Python decorator call function multiple times

Question

Is there any way to call a function multiple times with a decorator?

Here is my code:

def call_func(**case):
    def decorator(func):
        def wrapped_function(*args, **kwargs):
            return func(*args, **case)
        return wrapped_function
    return decorator

@call_func(p=1, o=2)
@call_func(p=3, o=4)
@call_func(p=5, o=6)
def some_func(p, o):
    print(p, o)

some_func()

And the output is:

(5, 6)

But I want:

(1, 2)
(3, 4)
(5, 6)

Is this possible? And, is this Pythonic?

Answer 1

import functools
def call_func(cache={}, **case):
    def decorator(func):
        funcname = func.__name__
        if funcname not in cache:
            # save the original function
            cache[funcname] = func
        @functools.wraps(func)
        def wrapped_function(**kwargs):
            if cache[funcname] != func:
                cache[funcname](**case)
            func(**case)
        return wrapped_function
    return decorator

@call_func(p=1, o=2)
@call_func(p=3, o=4)
@call_func(p=5, o=6)
def some_func(p, o):
    print(p, o)

some_func()

yields

(1, 2)
(3, 4)
(5, 6)

---

Your call_func decorator is close to creating the desired chain of function calls.
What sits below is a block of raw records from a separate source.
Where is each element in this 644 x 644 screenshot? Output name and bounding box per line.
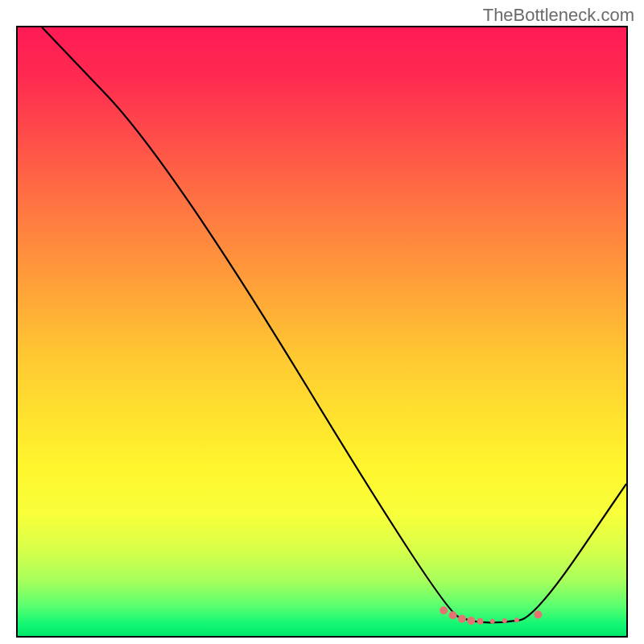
bottleneck-curve [42,27,626,622]
chart-svg [18,27,626,636]
plot-area [16,26,628,638]
marker-dot [440,606,448,614]
marker-dot [502,618,507,623]
marker-dot [467,617,475,625]
marker-dot [477,618,484,625]
marker-group [440,606,542,625]
watermark-label: TheBottleneck.com [483,5,634,26]
chart-container: TheBottleneck.com [0,0,644,644]
marker-dot [514,617,519,622]
marker-dot [534,611,542,619]
marker-dot [458,615,466,623]
curve-group [42,27,626,622]
marker-dot [490,619,495,624]
marker-dot [449,611,457,619]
Consider that:

def call_func(**case):
    def decorator(func):
        def wrapped_function(**kwargs):
            print(case)
            func(**case)
        return wrapped_function
    return decorator

@call_func(p=1, o=2)
@call_func(p=3, o=4)
@call_func(p=5, o=6)
def some_func(p, o):
    print(p, o)

some_func()

yields

{'p': 1, 'o': 2}
{'p': 3, 'o': 4}
{'p': 5, 'o': 6}
(5, 6)

So the wrapped_functions are clearly being called in the right order, and with the desired values for case . The only problem is that we want to call the original function some_func at each stage.

Somehow we need to give each wrapped_function access to the original some_func .

We can do that by giving call_func a cache which records the first time it sees a function of a certain name. This is the purpose of

def call_func(cache={}, **case):
    def decorator(func):
        funcname = func.__name__
        if funcname not in cache:
            # save the original function
            cache[funcname] = func

Answer 2

Here are two ways to do it with single decorators. The tricky part is that you can't have multiples of the same key in a dict. The first way uses a list of dicts. The second way uses a dict of tuples, so we can take advantage of Python's machinery for passing named arguments to build the dict from the supplied args.

#!/usr/bin/env python

''' Decorator demo

    Decorate a function so it can be called multiple times 
    with different args specified in the decorator.

    From http://stackoverflow.com/q/28767826/4014959

    Written by PM 2Ring 2015.02.28
'''

from __future__ import print_function

def multicall0(argdicts):
    def decorator(func):
        def wrapped_function(*args, **kwargs):
            for d in argdicts:
                func(**d)
        return wrapped_function
    return decorator

dlist = [
    {'p':1, 'o':2}, 
    {'p':3, 'o':4}, 
    {'p':5, 'o':6},
]

@multicall0(dlist)
def some_func(p, o):
    print(p, o)

some_func()

# ------------------------------------

def multicall1(**kwargs):
    def decorator(func):
        dlist = [[(k, v) for v in kwargs[k]] for k in kwargs.keys()]
        argdicts = [dict(item) for item in zip(*dlist)]
        def wrapped_function(*args, **kwargs):
            for d in argdicts:
                func(**d)
        return wrapped_function
    return decorator

@multicall1(p=(10, 30, 50, 70), o=(20, 40, 60, 80))
def another_func(p, o):
    print(p, o)

another_func()

output

1 2
3 4
5 6
10 20
30 40
50 60
70 80

Is it Pythonic? Maybe not. :)